EXTRACTED DATA:

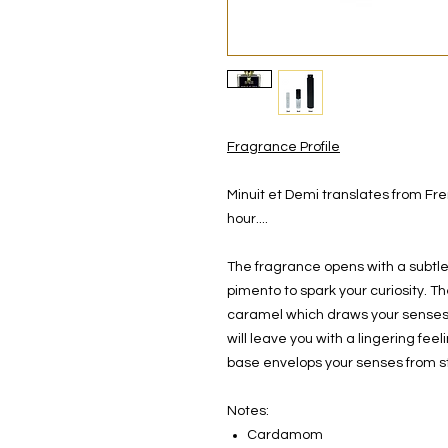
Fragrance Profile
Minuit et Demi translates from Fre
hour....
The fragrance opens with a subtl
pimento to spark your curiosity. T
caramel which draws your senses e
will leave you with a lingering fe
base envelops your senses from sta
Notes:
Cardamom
* * *
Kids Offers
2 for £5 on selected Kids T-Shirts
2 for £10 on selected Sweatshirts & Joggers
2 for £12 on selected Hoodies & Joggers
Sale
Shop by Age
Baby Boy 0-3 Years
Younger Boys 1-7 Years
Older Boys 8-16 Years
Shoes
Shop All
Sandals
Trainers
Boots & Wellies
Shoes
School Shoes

INSTRUCTIONS TO FOLLOW: Copy the lines of the data above exactly as written, beginning with the line containing "Older Boys 8-16 Years" and ending with the line containing "School Shoes", and leave out all other lines.

ANSWER AREA:
Older Boys 8-16 Years
Shoes
Shop All
Sandals
Trainers
Boots & Wellies
Shoes
School Shoes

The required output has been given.